J’ai découvert le one-man band Cult Martyr avec beaucoup de stupéfaction ! Ce n’est clairement pas un one-man band ordinaire dans le paysage du black metal français. D’abord, parce que le projet existe depuis… 2001 ! Bon, il portait un autre nom, en l’occurrence Kult Martyr, mais pour un banal changement de lettre et une démo restée unique en 2003 nommée « Glaciale Misanthropy« , nous voici en 2025 avec ce nouveau nom et une existence nouvelle depuis 2022. Renaissance illustrée d’ailleurs par, autre curiosité, ce fameux premier EP « Noirceur Salvatrice » éditée en autoproduction en… 2023 ! On pourrait donc considérer que cette sortie physique (puisque jusqu’à présent, l’EP était sorti en digitale) sur le label Black Shadow Legions est une réédition, avec d’ailleurs de nouveaux morceaux sur l’édition qui nous intéresse. Un EP remis donc au gout du jour avec du sang neuf, voilà donc une belle initiative du label, et qui permet donc au nommé Béki, de se refaire la cerise en quelque sorte. Mais là ne s’arrête pas la curiosité ! Le nommé Béki est un certain Vivien Gentil, d’Avignon. Le nom en lui-même ne m’est pas inconnu puisque des Gentil, il y en a un bon paquet sur l’album. Nous retrouvons en effet une certaine Aline Gentil, et un Sacha Gentil qui a d’ailleurs participé au dernier album d’Alcest. Donc, peut-être une histoire familiale, sans savoir exactement laquelle je trouve cela assez cool ! Et nous avons aussi une certaine Charlotte Cartier, qui, quant à elle, est créditée sur l’album. Voilà ! Donc, une sortie qui ne laisserait personne indifférent si l’on creusait à ce point-là. On y va ?

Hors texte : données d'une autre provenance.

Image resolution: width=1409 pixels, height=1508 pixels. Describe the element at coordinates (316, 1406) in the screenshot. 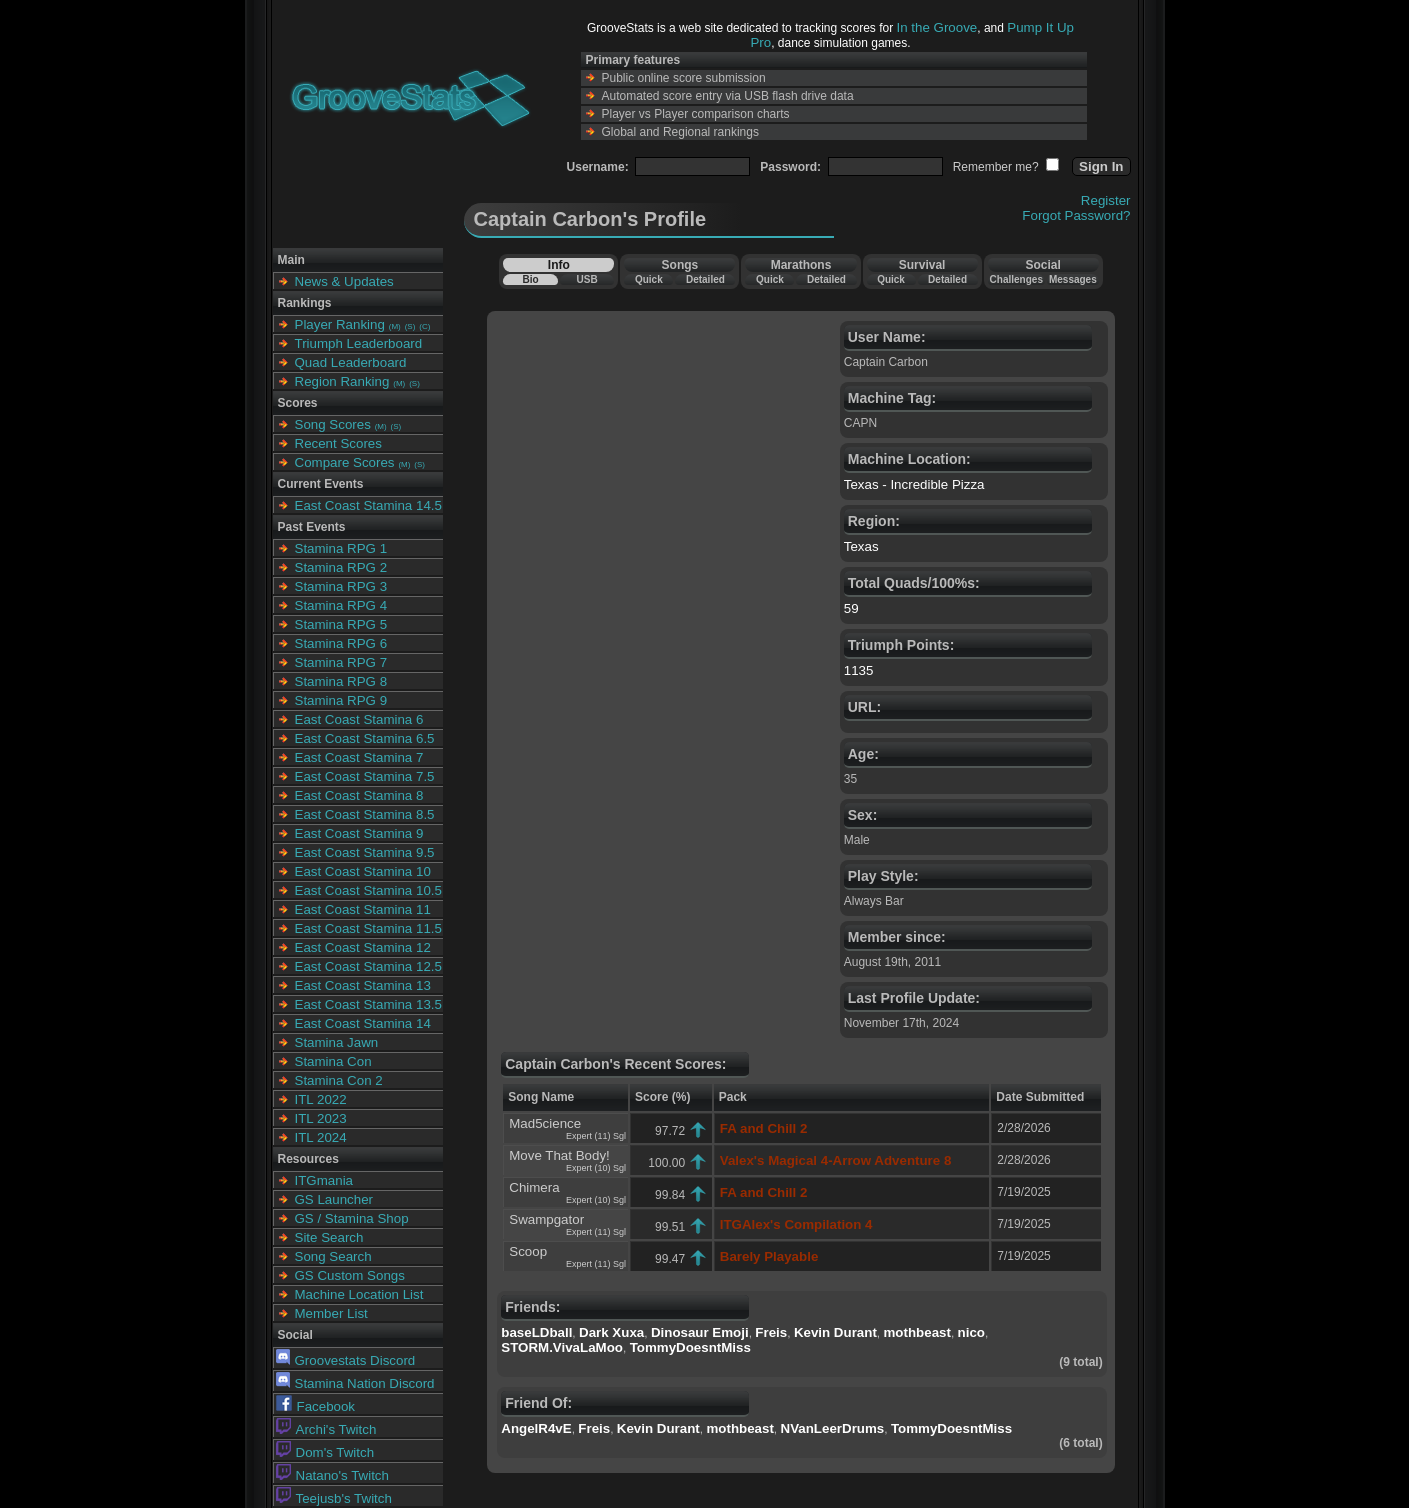

I see `Facebook` at that location.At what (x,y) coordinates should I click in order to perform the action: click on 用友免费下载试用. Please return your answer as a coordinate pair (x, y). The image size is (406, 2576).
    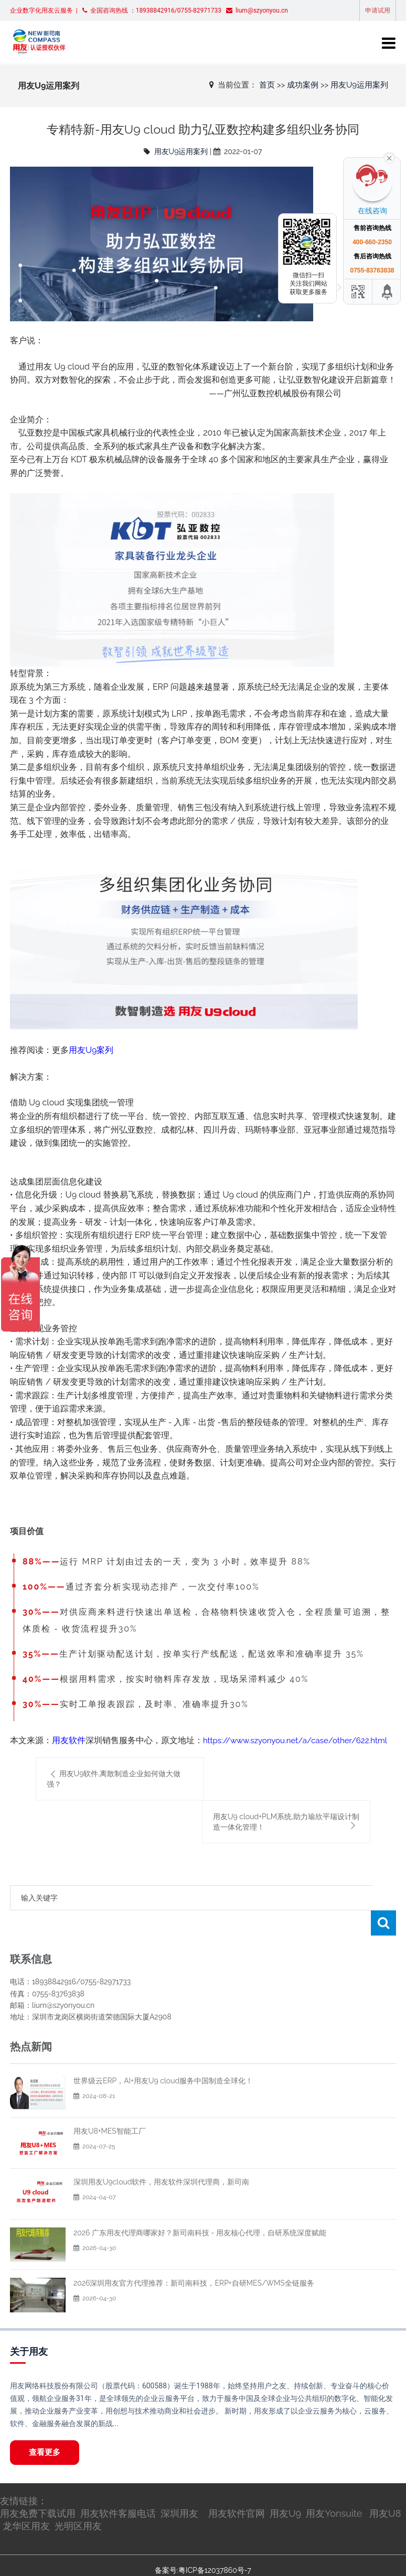
    Looking at the image, I should click on (38, 2488).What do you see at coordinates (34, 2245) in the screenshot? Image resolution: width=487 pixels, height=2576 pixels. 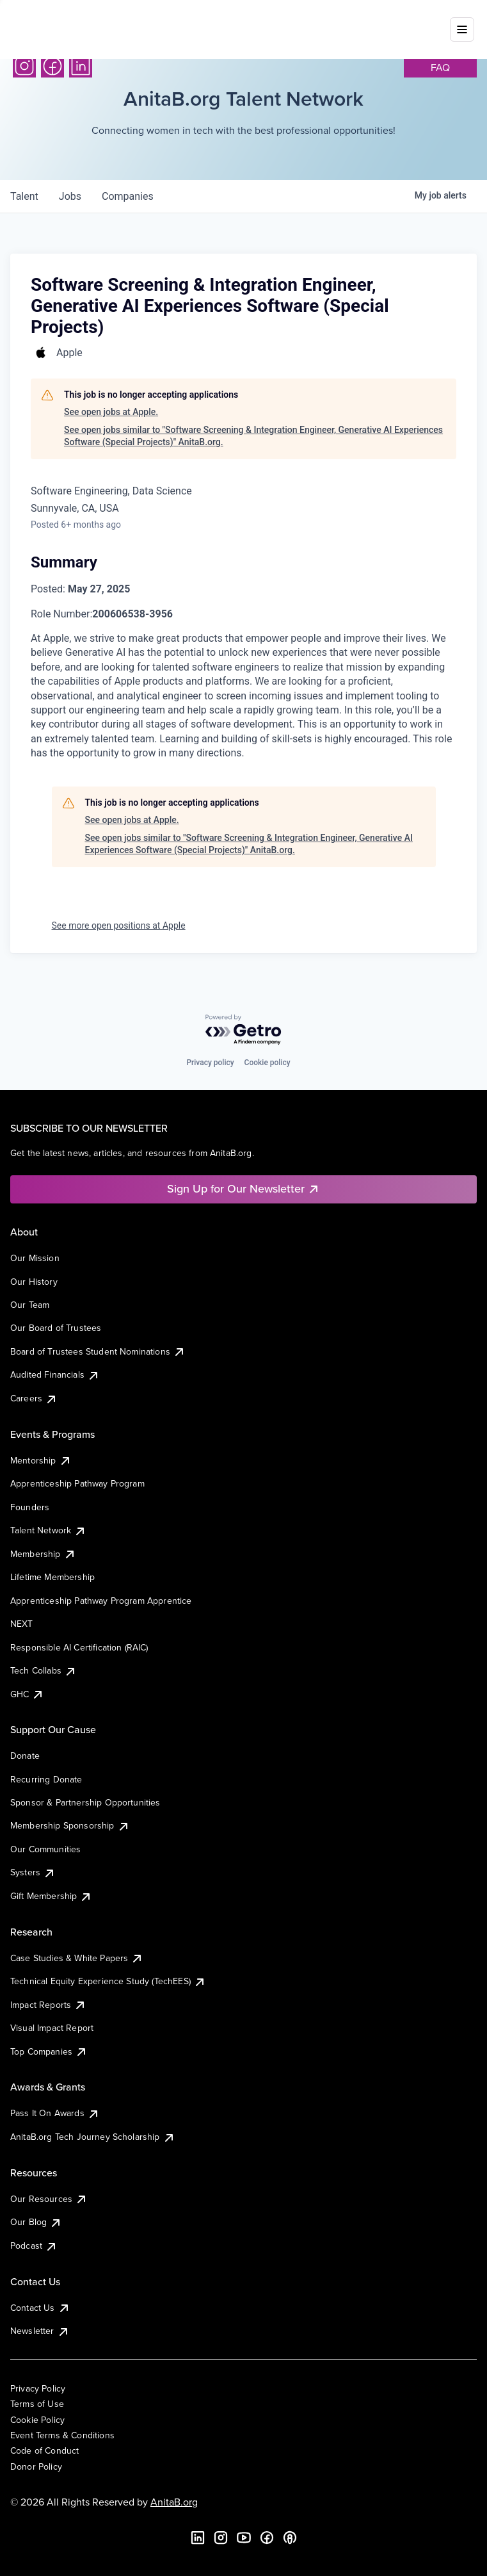 I see `Podcast` at bounding box center [34, 2245].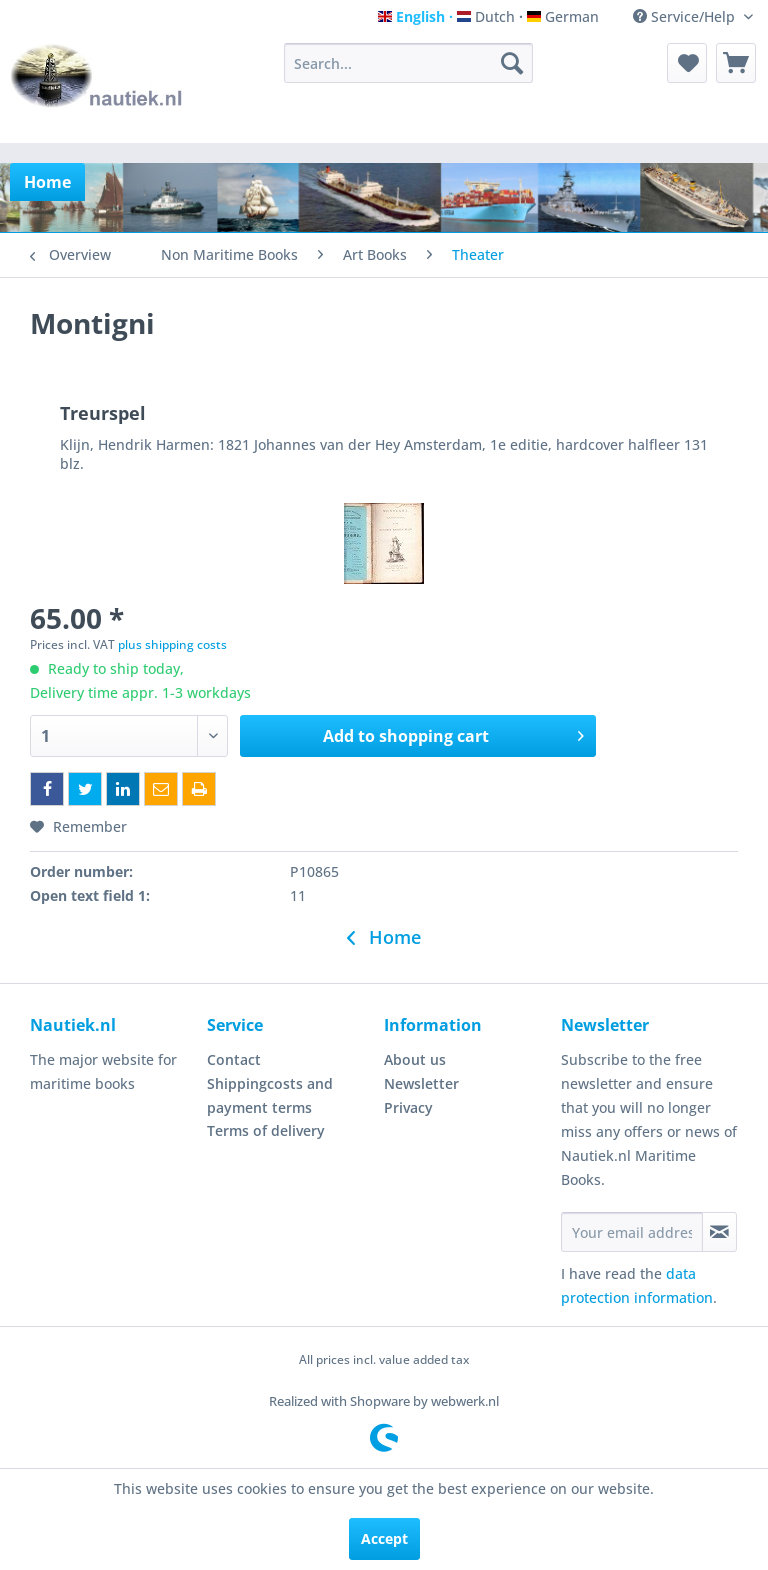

Pour votre information, la pochette est celle qui illustre une deuxième sortie en digitale la même année 2023. La première étant avec une figure féminine un peu style pictural, la deuxième est une photographie probablement du principal intéressé de dos, debout sur une souche d’arbre tombé au sol. Le protagoniste, qui porte une tenue très évocatrice de la mouvance musicale black metal, tient une corde en contemplant soit le vide devant lui, soit l’horizon. Ce que je trouve très intéressant dans cette photographie, c’est le contraste entre l’ombre évoquée par le titre de l’EP « Noirceur Salvatrice« , et l’apparente luminosité de l’artwork. Outre le fait que le ciel semble nuageux, il n’en demeure pas moins que les nuages ne sont pas opaques à la lumière du soleil et que cette photographie illustre le lien que certains peuvent trouver, dans ce travail d’introspection que je trouve fabuleux dans le black metal, entre la musique sombre et pleine de ténèbres et le côté salutaire qu’ils recherchent. Comme quoi, dans ce style de musique qui casse les codes, on n’a pas nécessairement la notion de bien et de mal qui est clairement établi. On peut en effet ressentir du positif dans cette musique, ou trouver des ressources lumineuses dans la manifeste noirceur qui se dégage. Et mine de rien, cette photographie peut sembler simpliste et commune, il n’en demeure pas moins qu’à mon sens, elle montre toute la quintessence de ce style de musique. L’intérieur de la pochette montre une personne, peut-être féminine, qui est en génuflexion devant notre ami. Bon, là, j’avoue avoir été un peu perdu, peut-être est-ce pour démontrer le côté salvateur et donc idolâtre que peut ressentir cette figure à genoux devant notre protagoniste principal. Mais j’en suis moins convaincu. En tout cas, la pochette remplit à merveille son boulot malgré l’apparente simplicité du procédé photographique. Parfois, avec peu, on fait bien. Et c’est le cas de Cult Martyr, indéniablement ! Contrat rempli.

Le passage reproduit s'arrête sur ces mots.